The owners of the Mascot Towers are about to be hit with a million-dollar emergency repairs levy, that is predicted to increase to $5.5 million by the time all the repair works are completed on the troubled towers.
The building was evacuated on Friday night due to serious concerns regarding cracks in the primary support structure and facade masonry.
The building, in the city’s south, was vacated on Friday night after engineers became concerned about cracks in the primary support structure and facade masonry of the 10-year-old building on Bourke Street.
The building is no longer under warranty, which lasts for six years after the construction is completed. Following this, it falls to the owners to cover costs for building repairs.
Minutes from an extraordinary meeting scheduled for owners at Mascot Towers outline immediate costs of $1 million to be raised by the owners in just over six weeks, with a projected cost blowout of $4.1 million.
News.com.au understands that this estimate, put together by a team of engineers, is not complete as it’s not yet been put to tender. Owners have been told the full cost of repairs could reach $5.5 million.
One apartment owner in the building has told news.com.au that their bank has declined a new application for a mortgage because of the state of the towers, and they plan to declare bankruptcy.
The meeting organised by Strata Choice will be held on Thursday night.
The agenda provided to news.com.au details the massive and compulsory costs to be raised by unit owners in the cracking towers, as immediate remedial repairs are set to begin.

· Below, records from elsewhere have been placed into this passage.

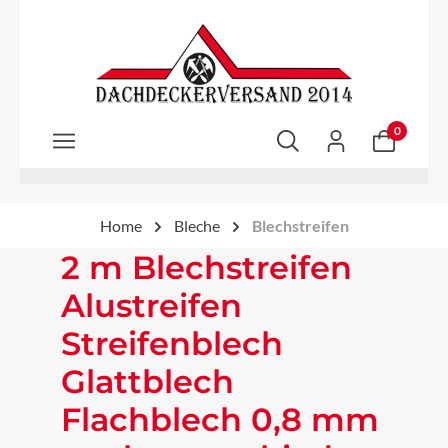
Zum Hauptinhalt springen
0
Home
Bleche
Blechstreifen
2 m Blechstreifen
Alustreifen
Streifenblech
Glattblech
Flachblech 0,8 mm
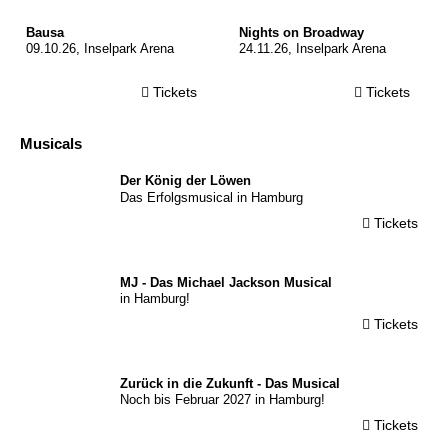
© Rene van der Voorden
Bausa
Nights on Broadway
09.10.26, Inselpark Arena
24.11.26, Inselpark Arena
Tickets
Tickets
Musicals
© Stage
Der König der Löwen
Das Erfolgsmusical in Hamburg
Tickets
© Stage
Entertainment
MJ - Das Michael Jackson Musical
in Hamburg!
Tickets
© Stage
Zurück in die Zukunft - Das Musical
Noch bis Februar 2027 in Hamburg!
Tickets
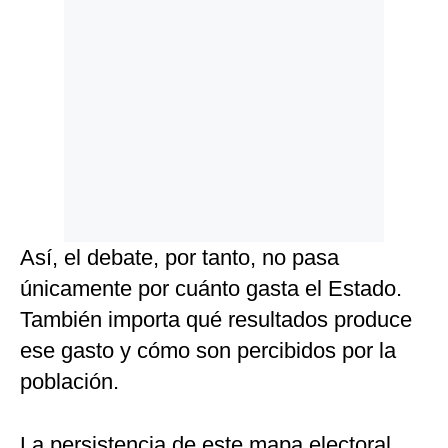
Así, el debate, por tanto, no pasa
únicamente por cuánto gasta el Estado.
También importa qué resultados produce
ese gasto y cómo son percibidos por la
población.
La persistencia de este mapa electoral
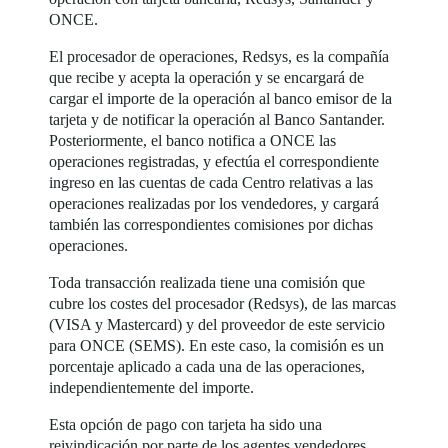
ONCE.
El procesador de operaciones, Redsys, es la compañía
que recibe y acepta la operación y se encargará de
cargar el importe de la operación al banco emisor de la
tarjeta y de notificar la operación al Banco Santander.
Posteriormente, el banco notifica a ONCE las
operaciones registradas, y efectúa el correspondiente
ingreso en las cuentas de cada Centro relativas a las
operaciones realizadas por los vendedores, y cargará
también las correspondientes comisiones por dichas
operaciones.
Toda transacción realizada tiene una comisión que
cubre los costes del procesador (Redsys), de las marcas
(VISA y Mastercard) y del proveedor de este servicio
para ONCE (SEMS). En este caso, la comisión es un
porcentaje aplicado a cada una de las operaciones,
independientemente del importe.
Esta opción de pago con tarjeta ha sido una
reivindicación por parte de los agentes vendedores,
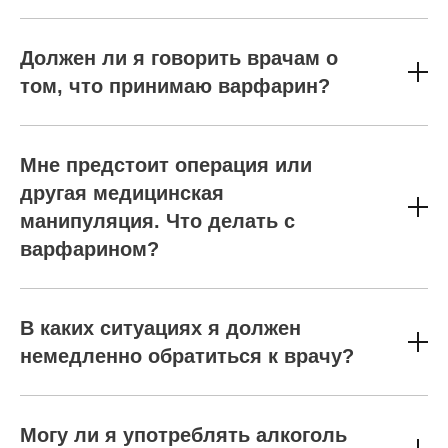
Должен ли я говорить врачам о
том, что принимаю варфарин?
Мне предстоит операция или
другая медицинская
манипуляция. Что делать с
варфарином?
В каких ситуациях я должен
немедленно обратиться к врачу?
Могу ли я употреблять алкоголь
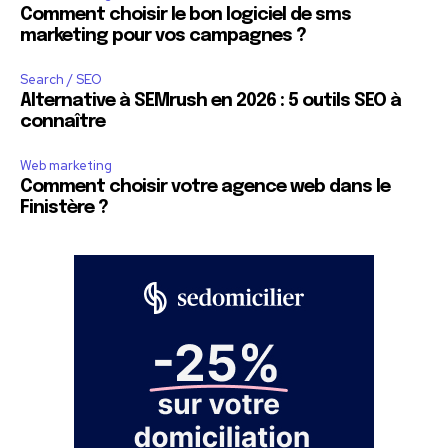
Comment choisir le bon logiciel de sms
marketing pour vos campagnes ?
Search / SEO
Alternative à SEMrush en 2026 : 5 outils SEO à
connaître
Web marketing
Comment choisir votre agence web dans le
Finistère ?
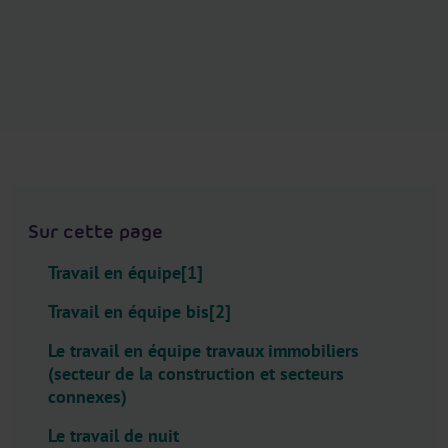
.
H
e
a
d
e
r
.
L
Sur cette page
a
n
Travail en équipe[1]
g
u
Travail en équipe bis[2]
a
Le travail en équipe travaux immobiliers
g
(secteur de la construction et secteurs
e
connexes)
S
e
Le travail de nuit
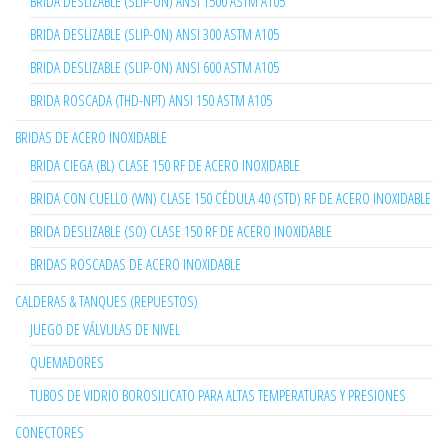
BRIDA DESLIZABLE (SLIP-ON) ANSI 1500 ASTM A105
BRIDA DESLIZABLE (SLIP-ON) ANSI 300 ASTM A105
BRIDA DESLIZABLE (SLIP-ON) ANSI 600 ASTM A105
BRIDA ROSCADA (THD-NPT) ANSI 150 ASTM A105
BRIDAS DE ACERO INOXIDABLE
BRIDA CIEGA (BL) CLASE 150 RF DE ACERO INOXIDABLE
BRIDA CON CUELLO (WN) CLASE 150 CÉDULA 40 (STD) RF DE ACERO INOXIDABLE
BRIDA DESLIZABLE (SO) CLASE 150 RF DE ACERO INOXIDABLE
BRIDAS ROSCADAS DE ACERO INOXIDABLE
CALDERAS & TANQUES (REPUESTOS)
JUEGO DE VÁLVULAS DE NIVEL
QUEMADORES
TUBOS DE VIDRIO BOROSILICATO PARA ALTAS TEMPERATURAS Y PRESIONES
CONECTORES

A million-dollar strata fee has been set, with a deadline of August 1. That’s just over six weeks from now.
With 122 units at Mascot Towers, each owner faces a bill of $8196 to raise the $1 million needed for urgent repairs.
The special levy is for “slip joint defects, additional costs to emergency propping and engineering”.
The fees will also pay for lawyers, administrative fees, a newly-hired media liaison, and “other costs”.
The levy needs 75 per cent of owners to approve it to go through.
Once these emergency works are completed, the building can be deemed safe and residents should be able to return to their home, according to the agenda.
While the initial cost payable has been labelled $1 million, a quantity surveyor “has estimated the quantum of the works at $4.1 million,” according to the document.
The works detailed include extensive works to the ground, upper ground and first floor slabs, including new joint installation and slab reinstatement.
A panel of experts, including Mascot Towers’ appointed engineer, building management, strata management and committee members, building construction lawyers, NSW Fair Trading and an insurance broker, will take questions from owners on Thursday night.
An apartment owner in the towers has told news.com.au that when he contacted the bank about extending his loan he was denied.
“Because of the current state of the building (I was told) they cannot increase the loan size,” he told news.com.au.
He said the difficult experience is an unprecedented one for the country.
“No one in Australia has had this experience,” he told news.com.au. “We are not the same as the Opal (Tower), we have no warranty.”
The Opal Tower in Homebush was evacuated on Christmas Eve in 2018 due to cracking of the panelling, after residents reported hearing loud banging. Opal Towers, completed in 2018, fell under manufacturer’s warranty.
The apartment owner from Mascot Towers said after consulting with a lawyer, bankruptcy looked easier than paying an unknowable amount of fees to Mascot Towers’ strata management, while repairs were made.
“When you buy a house, it’s all there. But suddenly it’s all gone. But not only that, I have to go into bankruptcy.”
A resident of the building, who only wanted to be identified as Ms Lim, yesterday told news.com.au she was “shocked” at the lack of information being provided to her, as meetings and information was only being made available to owners in the building.
Since Friday, the locks on the building had been changed, and the building had been barricaded and patrolled by security while her possessions remained inside.
Updates in the days that followed announced about half of the 122 units are considered partly accessible and residents can re-enter briefly to collect personal items under escort from management and security.
Before the evacuation on Friday, Ms Lim had been notified by the building’s manager’s, Building Management Australia, that her car space would be taken for the next 24 months by building props placed in the carpark.
They were told it was “urgent” they move their car within 48 hours, but weren’t informed it was because the building was rapidly deteriorating.
Nine days later, the building was evacuated.
The evacuation has reignited the debate about the integrity of Sydney’s high-density living just months after the Opal Tower, in Homebush Bay, faced a similar structural defect.
Premier Gladys Berejiklian on Monday promised legislation to overhaul the building and construction industry would be introduced to parliament this week with a view of passing by the end of the year.